Given information Start Marker

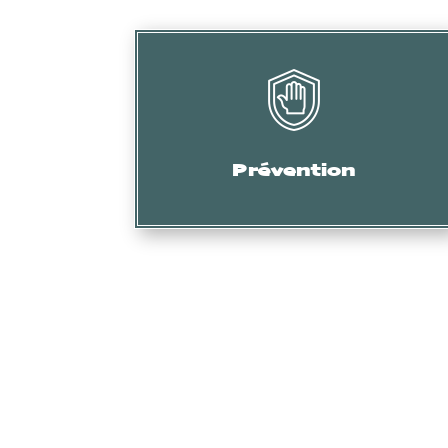
Audit, formation, etc.
Prévention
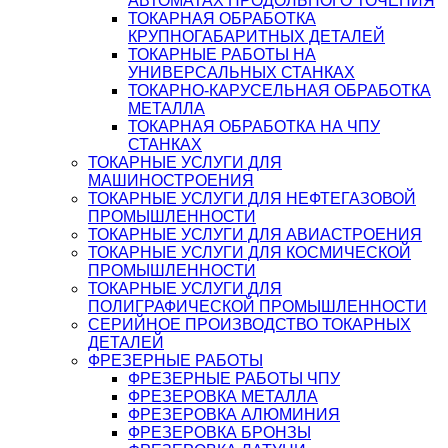
АВТОМАТАХ ПРОДОЛЬНОГО ТОЧЕНИЯ
ТОКАРНАЯ ОБРАБОТКА
КРУПНОГАБАРИТНЫХ ДЕТАЛЕЙ
ТОКАРНЫЕ РАБОТЫ НА
УНИВЕРСАЛЬНЫХ СТАНКАХ
ТОКАРНО-КАРУСЕЛЬНАЯ ОБРАБОТКА
МЕТАЛЛА
ТОКАРНАЯ ОБРАБОТКА НА ЧПУ
СТАНКАХ
ТОКАРНЫЕ УСЛУГИ ДЛЯ
МАШИНОСТРОЕНИЯ
ТОКАРНЫЕ УСЛУГИ ДЛЯ НЕФТЕГАЗОВОЙ
ПРОМЫШЛЕННОСТИ
ТОКАРНЫЕ УСЛУГИ ДЛЯ АВИАСТРОЕНИЯ
ТОКАРНЫЕ УСЛУГИ ДЛЯ КОСМИЧЕСКОЙ
ПРОМЫШЛЕННОСТИ
ТОКАРНЫЕ УСЛУГИ ДЛЯ
ПОЛИГРАФИЧЕСКОЙ ПРОМЫШЛЕННОСТИ
СЕРИЙНОЕ ПРОИЗВОДСТВО ТОКАРНЫХ
ДЕТАЛЕЙ
ФРЕЗЕРНЫЕ РАБОТЫ
ФРЕЗЕРНЫЕ РАБОТЫ ЧПУ
ФРЕЗЕРОВКА МЕТАЛЛА
ФРЕЗЕРОВКА АЛЮМИНИЯ
ФРЕЗЕРОВКА БРОНЗЫ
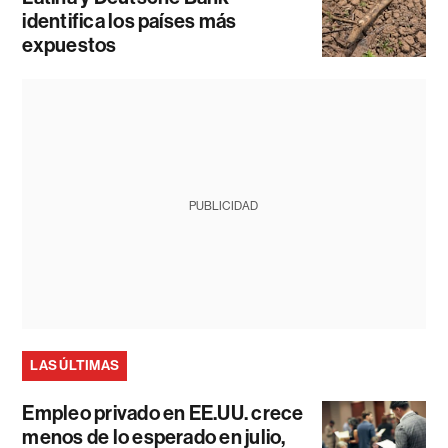
identifica los países más
expuestos
PUBLICIDAD
LAS ÚLTIMAS
Empleo privado en EE.UU. crece
menos de lo esperado en julio,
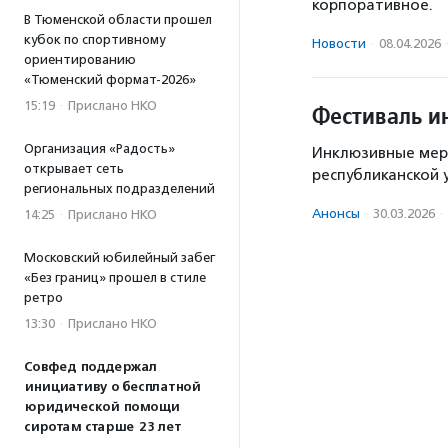
корпоративное.
В Тюменской области прошел
кубок по спортивному
Новости
·
08.04.2026
ориентированию
«Тюменский формат-2026»
15:19
·
Прислано НКО
Фестиваль и
Организация «Радость»
Инклюзивные мер
открывает сеть
республиканской 
региональных подразделений
Анонсы
·
30.03.2026
·
14:25
·
Прислано НКО
Московский юбилейный забег
«Без границ» прошел в стиле
ретро
13:30
·
Прислано НКО
Совфед поддержал
инициативу о бесплатной
юридической помощи
сиротам старше 23 лет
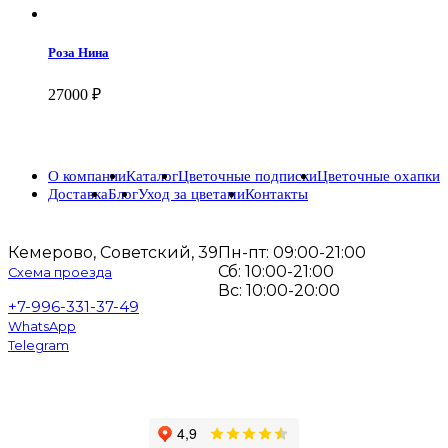
Роза Нина
27000
₽
О компании
Каталог
Цветочные подписки
Цветочные охапки
Доставка
Блог
Уход за цветами
Контакты
Кемерово, Советский, 39
Пн-пт: 09:00-21:00
Сб: 10:00-21:00
Схема проезда
Вс: 10:00-20:00
+7-996-331-37-49
WhatsApp
Telegram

Given information End Marker

Prompt:
When copying the listing, print each line exactly but leave out every picture.

Worked solution:
Audit, formation, etc.
Prévention
АВТОМАТАХ ПРОДОЛЬНОГО ТОЧЕНИЯ
ТОКАРНАЯ ОБРАБОТКА
КРУПНОГАБАРИТНЫХ ДЕТАЛЕЙ
ТОКАРНЫЕ РАБОТЫ НА
УНИВЕРСАЛЬНЫХ СТАНКАХ
ТОКАРНО-КАРУСЕЛЬНАЯ ОБРАБОТКА
МЕТАЛЛА
ТОКАРНАЯ ОБРАБОТКА НА ЧПУ
СТАНКАХ
ТОКАРНЫЕ УСЛУГИ ДЛЯ
МАШИНОСТРОЕНИЯ
ТОКАРНЫЕ УСЛУГИ ДЛЯ НЕФТЕГАЗОВОЙ
ПРОМЫШЛЕННОСТИ
ТОКАРНЫЕ УСЛУГИ ДЛЯ АВИАСТРОЕНИЯ
ТОКАРНЫЕ УСЛУГИ ДЛЯ КОСМИЧЕСКОЙ
ПРОМЫШЛЕННОСТИ
ТОКАРНЫЕ УСЛУГИ ДЛЯ
ПОЛИГРАФИЧЕСКОЙ ПРОМЫШЛЕННОСТИ
СЕРИЙНОЕ ПРОИЗВОДСТВО ТОКАРНЫХ
ДЕТАЛЕЙ
ФРЕЗЕРНЫЕ РАБОТЫ
ФРЕЗЕРНЫЕ РАБОТЫ ЧПУ
ФРЕЗЕРОВКА МЕТАЛЛА
ФРЕЗЕРОВКА АЛЮМИНИЯ
ФРЕЗЕРОВКА БРОНЗЫ
identifica los países más
expuestos
PUBLICIDAD
LAS ÚLTIMAS
Empleo privado en EE.UU. crece
menos de lo esperado en julio,
корпоративное.
В Тюменской области прошел
кубок по спортивному
Новости
·
08.04.2026
ориентированию
«Тюменский формат-2026»
15:19
·
Прислано НКО
Фестиваль и
Организация «Радость»
Инклюзивные мер
открывает сеть
республиканской 
региональных подразделений
Анонсы
·
30.03.2026
·
14:25
·
Прислано НКО
Московский юбилейный забег
«Без границ» прошел в стиле
ретро
13:30
·
Прислано НКО
Совфед поддержал
инициативу о бесплатной
юридической помощи
сиротам старше 23 лет
Роза Нина
27000
₽
О компании
Каталог
Цветочные подписки
Цветочные охапки
Доставка
Блог
Уход за цветами
Контакты
Кемерово, Советский, 39
Пн-пт: 09:00-21:00
Сб: 10:00-21:00
Схема проезда
Вс: 10:00-20:00
+7-996-331-37-49
WhatsApp
Telegram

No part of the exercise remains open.